İLK DERECE MAHKEMESİ KARAR ÖZETİ
İlk derece mahkemesince yapılan yargılama ve toplanan deliller sonucunda, davacı şirket tarafından davalı şirket yetkilisine söz konusu yerin gösterildiği ve tellallık hizmetinin verildiği, davacı tarafça komisyon alacağına ilişkin açılan davanın temyiz aşamasından geçerek kesinleştiği, davacının talep edebileceği komisyon alacağının 240.128,82 TL olduğu, ilk dava dosyasında 10.000,00 TL’ye hükmedildiği, bakiye 230.128,82 TL alacağının kaldığı, ancak davacının icra takibindeki talebi ile bağlı kalındığı işlemiş faiz olarak da davacının ilk dava tarihinden itibaren işlemiş faiz talebinde bulunabileceği, bu işlemiş faizin de 35.568,49TL olduğu, süresi içinde verilmiş cevap dilekçesi bulunmadığından sonradan ıslah ile ileri sürülen zamanaşımı definin dinlenemeyeceği gerekçesiyle davalı … hakkında açılan davanın husumetten reddine, davalı şirket yönünden açılan davanın kısmen kabulüne davalının takibe itirazının 90.000-TL asıl alacak, 35.568,49 TL işlemiş faiz olmak üzere toplam 125.568,49 TL üzerinden iptali ile takibin bu miktar üzerinden devamına, takibin asıl alacağa takip tarihinden itibaren işleyecek 3095 sayılı yasanın 2. Maddesi uyarınca değişen oranlarda avans faizi uygulanması suretiyle devamına ve davacı yararına hükmedilen toplam alacağın %40’ı üzerinden icra inkar tazminatına karar verilmiştir.
Bu karara karşı davalı tarafından istinaf başvurusunda bulunulmuştur.
İSTİNAF SEBEPLERİ
Davalı tarafın istinaf dilekçesinde özetle; dava edilen alacağın zamanaşımına uğradığını, ıslahla ileri sürülen zamanaşımı definin mahkemece değerlendirilmediğini belirterek ilk derece mahkemesinin kararının kaldırılmasını istemiştir.
GEREKÇE
Dava, gayrimenkul tellallık sözleşmesinden kaynaklı komisyon alacağının tahsili için girişilen icra takibine vaki itirazın iptali istemine ilişkindir.
İlk derece mahkemesince, yukarıda açıklanan gerekçeler doğrultusunda davanın kısmen kabulüne karar verilmiştir.
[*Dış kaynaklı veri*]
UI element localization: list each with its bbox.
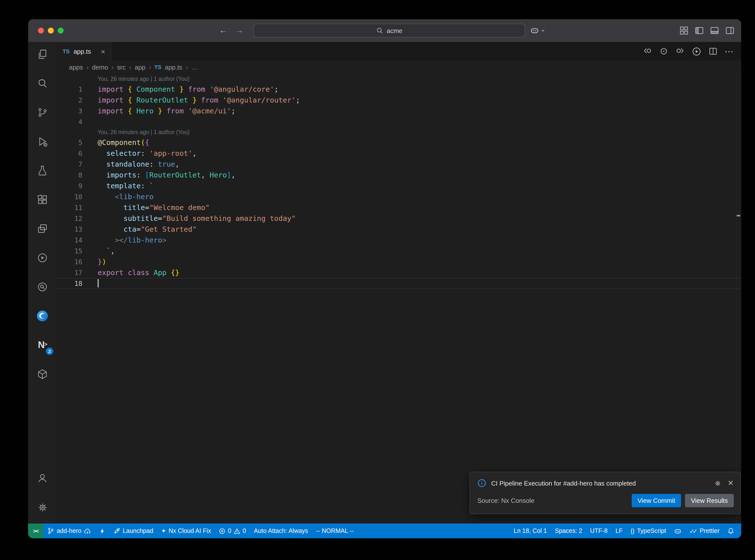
sidebar-item-nx[interactable]: N> 2: [28, 333, 57, 357]
account-menu[interactable]: [28, 466, 57, 490]
code-line[interactable]: 8 imports: [RouterOutlet, Hero],: [57, 169, 741, 180]
code-line[interactable]: 9 template: `: [57, 180, 741, 191]
eol-item[interactable]: LF: [612, 523, 627, 538]
auto-attach-label: Auto Attach: Always: [254, 527, 308, 534]
command-center-search[interactable]: acme: [254, 24, 525, 38]
zap-item[interactable]: [95, 523, 110, 538]
breadcrumb-item-file[interactable]: app.ts: [165, 63, 182, 71]
tab-app-ts[interactable]: TS app.ts ×: [57, 42, 112, 61]
cursor-position-item[interactable]: Ln 18, Col 1: [510, 523, 551, 538]
language-mode-item[interactable]: {} TypeScript: [627, 523, 670, 538]
code-line[interactable]: 5@Component({: [57, 137, 741, 148]
close-tab-icon[interactable]: ×: [101, 47, 105, 56]
line-number: 7: [57, 159, 98, 169]
code-line[interactable]: 18: [57, 278, 741, 289]
back-arrow-icon[interactable]: ←: [219, 26, 227, 36]
zoom-window-button[interactable]: [58, 27, 64, 34]
code-line[interactable]: 7 standalone: true,: [57, 159, 741, 169]
breadcrumb-item-apps[interactable]: apps: [69, 63, 83, 71]
branch-item[interactable]: add-hero: [43, 523, 95, 538]
toggle-secondary-sidebar-icon[interactable]: [726, 26, 734, 35]
forward-arrow-icon[interactable]: →: [235, 26, 244, 36]
minimize-window-button[interactable]: [48, 27, 54, 34]
code-line[interactable]: 17export class App {}: [57, 267, 741, 278]
indentation-item[interactable]: Spaces: 2: [551, 523, 586, 538]
view-commit-button[interactable]: View Commit: [632, 494, 681, 507]
code-line[interactable]: 6 selector: 'app-root',: [57, 148, 741, 159]
close-window-button[interactable]: [38, 27, 44, 34]
view-results-button[interactable]: View Results: [685, 494, 734, 507]
sidebar-item-explorer[interactable]: [28, 42, 57, 66]
notification-close-icon[interactable]: ✕: [728, 479, 734, 487]
sidebar-item-remote-windows[interactable]: [28, 217, 57, 241]
nx-cloud-item[interactable]: ✦ Nx Cloud AI Fix: [157, 523, 215, 538]
toggle-sidebar-icon[interactable]: [695, 26, 704, 35]
code-line[interactable]: 16}): [57, 256, 741, 267]
toggle-panel-icon[interactable]: [710, 26, 719, 35]
customize-layout-icon[interactable]: [679, 26, 689, 35]
run-circle-icon[interactable]: [692, 46, 701, 56]
code-line[interactable]: 10 <lib-hero: [57, 191, 741, 202]
vim-mode-item[interactable]: -- NORMAL --: [312, 523, 358, 538]
code-line[interactable]: 13 cta="Get Started": [57, 224, 741, 235]
encoding-item[interactable]: UTF-8: [586, 523, 612, 538]
tab-label: app.ts: [74, 47, 91, 55]
sidebar-item-circle-play[interactable]: [28, 246, 57, 269]
editor-scrollbar[interactable]: [736, 74, 741, 523]
sidebar-item-circle-search[interactable]: [28, 275, 57, 299]
line-number: 16: [57, 256, 98, 267]
more-actions-icon[interactable]: ···: [725, 47, 734, 56]
line-number: 14: [57, 235, 98, 245]
problems-item[interactable]: 0 0: [215, 523, 250, 538]
breadcrumb-item-src[interactable]: src: [117, 63, 126, 71]
notification-settings-button[interactable]: [714, 479, 722, 487]
sidebar-item-cube[interactable]: [28, 362, 57, 386]
code-line[interactable]: 2import { RouterOutlet } from '@angular/…: [57, 95, 741, 105]
settings-menu[interactable]: [28, 495, 57, 519]
sidebar-item-testing[interactable]: [28, 159, 57, 182]
sidebar-item-search[interactable]: [28, 72, 57, 95]
sidebar-item-extensions[interactable]: [28, 188, 57, 212]
blame-annotation: You, 26 minutes ago | 1 author (You): [57, 127, 741, 137]
code-line[interactable]: 1import { Component } from '@angular/cor…: [57, 84, 741, 95]
tab-bar: TS app.ts ×: [57, 42, 741, 61]
blue-swirl-icon: [36, 309, 49, 322]
code-line[interactable]: 15 `,: [57, 245, 741, 256]
nav-forward-icon[interactable]: [676, 47, 684, 56]
code-line[interactable]: 4: [57, 116, 741, 127]
cursor-caret: [98, 279, 99, 287]
code-line[interactable]: 12 subtitle="Build something amazing tod…: [57, 213, 741, 224]
line-number: 3: [57, 105, 98, 116]
error-count: 0: [228, 527, 231, 534]
copilot-menu[interactable]: [530, 19, 545, 42]
code-line[interactable]: 3import { Hero } from '@acme/ui';: [57, 105, 741, 116]
line-number: 4: [57, 116, 98, 127]
chevron-right-icon: ›: [112, 63, 114, 71]
launchpad-item[interactable]: Launchpad: [110, 523, 157, 538]
breadcrumb-item-app[interactable]: app: [135, 63, 145, 71]
nav-back-icon[interactable]: [643, 47, 652, 56]
notification-toast: CI Pipeline Execution for #add-hero has …: [470, 472, 741, 514]
typescript-file-icon: TS: [154, 64, 161, 70]
sidebar-item-source-control[interactable]: [28, 101, 57, 124]
blame-annotation: You, 26 minutes ago | 1 author (You): [57, 74, 741, 84]
remote-indicator[interactable]: ><: [28, 523, 43, 538]
code-editor[interactable]: You, 26 minutes ago | 1 author (You)1imp…: [57, 74, 741, 523]
notifications-bell-item[interactable]: [723, 523, 738, 538]
source-control-icon: [37, 106, 48, 118]
copilot-status-item[interactable]: [670, 523, 686, 538]
notification-message: CI Pipeline Execution for #add-hero has …: [491, 479, 709, 487]
code-line[interactable]: 11 title="Welcmoe demo": [57, 202, 741, 213]
split-editor-icon[interactable]: [709, 47, 717, 56]
formatter-item[interactable]: ✓✓ Prettier: [686, 523, 724, 538]
remote-icon: ><: [33, 528, 38, 534]
breadcrumb-item-demo[interactable]: demo: [92, 63, 108, 71]
breadcrumb-item-ellipsis[interactable]: …: [191, 63, 198, 71]
sidebar-item-blue-swirl[interactable]: [28, 304, 57, 328]
symbol-circle-icon[interactable]: [659, 47, 668, 56]
code-lines: You, 26 minutes ago | 1 author (You)1imp…: [57, 74, 741, 289]
code-line[interactable]: 14 ></lib-hero>: [57, 235, 741, 245]
auto-attach-item[interactable]: Auto Attach: Always: [250, 523, 312, 538]
typescript-file-icon: TS: [63, 48, 69, 54]
sidebar-item-run-debug[interactable]: [28, 129, 57, 153]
Davalı vekili tarafından sunulan istinaf dilekçesinden sonra dosyaya gönderilen 14.11.2017 tarihli dilekçesinde, davacı şirketin yargılama sırasına sicilden terkin edildiğini ileri sürülmüştür.
Dairemizce davacı şirketin güncel ticaret sicil kayıtları dosyaya kazandırılmış olup, davacı şirketin 31.10.2010 tarihinde tasfiyeye girmiş ve bu tarihte tasfiye kararının ilan edildiği, tasfiye halinde davacı şirketin 18.12.2013 tarihinde tasfiye sonu kararı alarak 23.12.2013 tarihinde ticaret sicilinden terkin edilmiş olduğu görülmüştür.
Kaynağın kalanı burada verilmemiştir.